4 member(s) found this review helpful.
I was expecting something between Indiana Jones and the daVinci Code when I bought this book. I was sorely disappointed. The hero is a James Bond type archeologist, and of course an expert in everything. The story is bogged down by countless technical details about weaponry and gadgets, balanced by cliched characters: the loyal-to-the-death friends, the damsel-in-distress, the plain and, of course, traitorous woman, the evil muslim warlord. Oh, and of course, Atlantis is destroyed in the end.
I was ready to stop reading this book midway through, but finished it out of morbid curiosity, and because, out of principle, I don't like not finishing a book.
2 member(s) found this review helpful.
I was hoping for something along the lines of James Rollins, who is first rate at mixing history/archaelogy/science with the action we expect to find in a book like this.
I was extremely disappointed. There was way too much technical jargon, so that I felt it was more a lecture than a story being told. The main characters are so smart, all of their predictions are always right on the mark, they always have the exact technology to get the job done, blah blah blah.
I pushed on past my usual page 100 because I liked the idea of the plot and thought it would make way for less talk, more action. Nope.

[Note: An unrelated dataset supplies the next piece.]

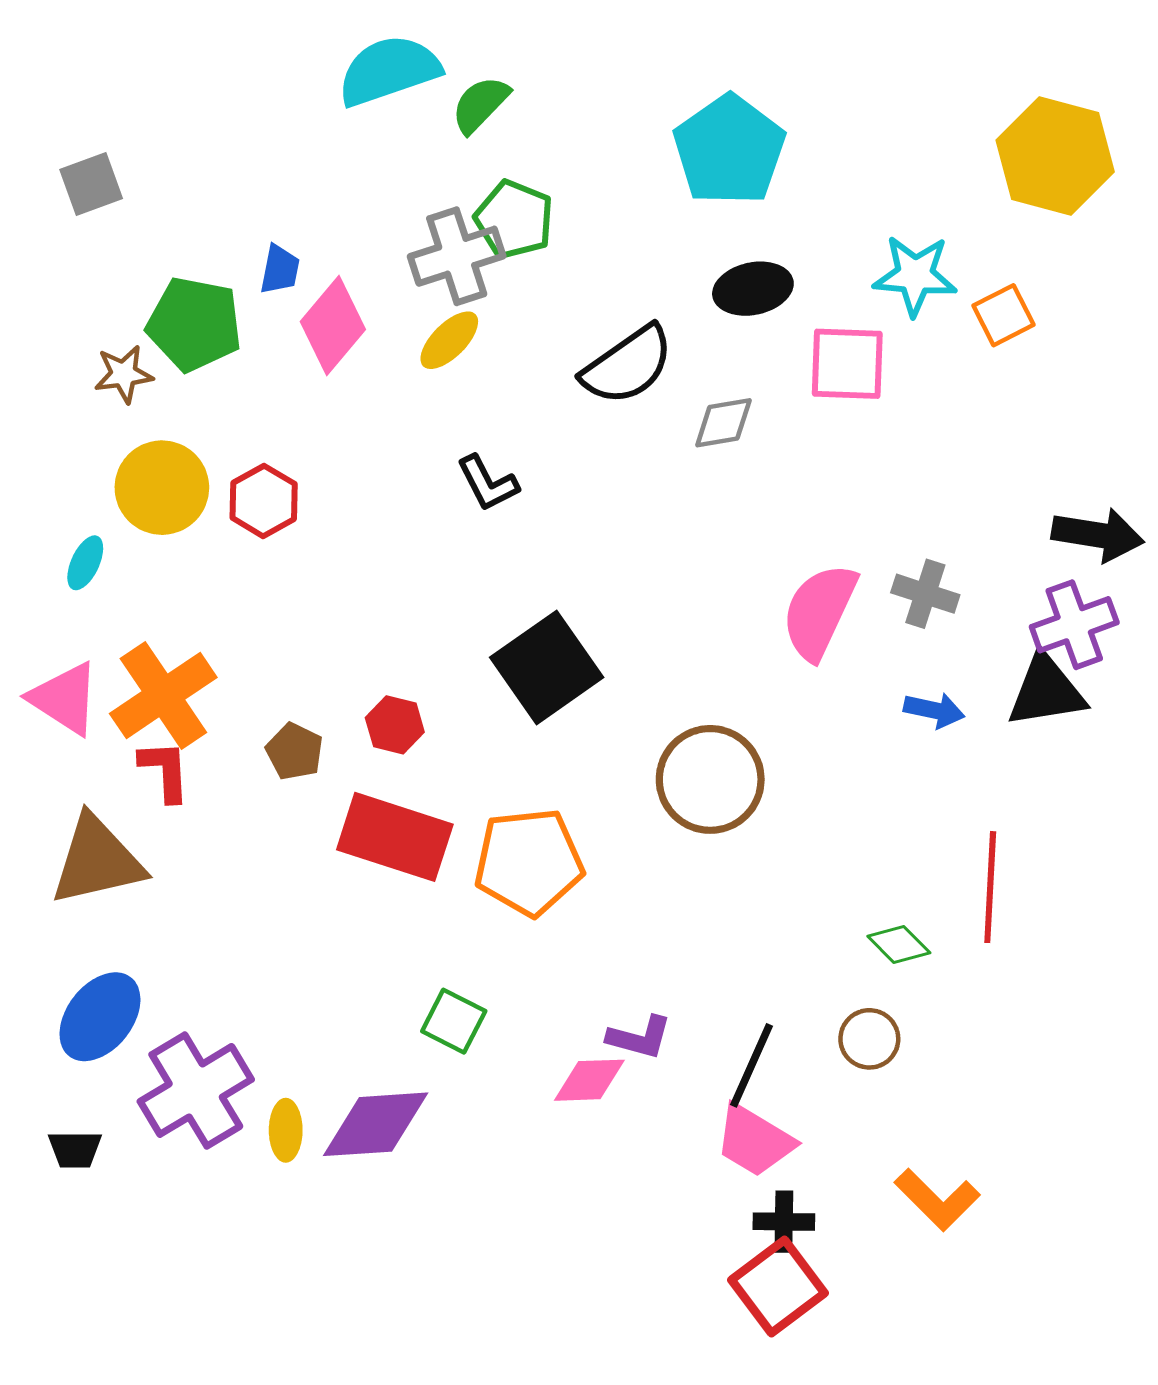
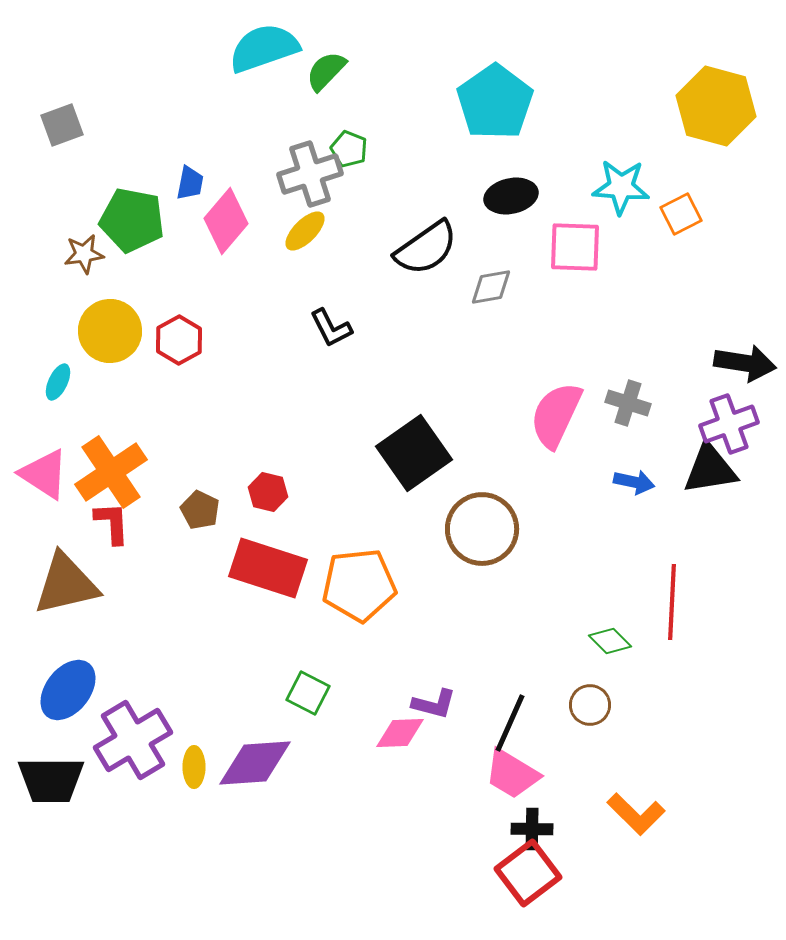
green pentagon: (514, 219) -> (349, 149), size x0.7
black square: (547, 667) -> (414, 453), moved
black trapezoid: (75, 1149) -> (51, 780), size x1.8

Not worthy of any more of my time spent on it so I gave up and I'm not sorry I did.
2 member(s) found this review helpful.
A slow read in the beginning. The set up of the scienctific portion of the novel becomes literary speed bumps in sections. Once the main story line unfolds after about page 120, the tempo picks up. Overall, one of those novels I would refer to as "brain candy". The theories that are posed with regard to the Bible are outside my beliefs. Overall, a mediocre read.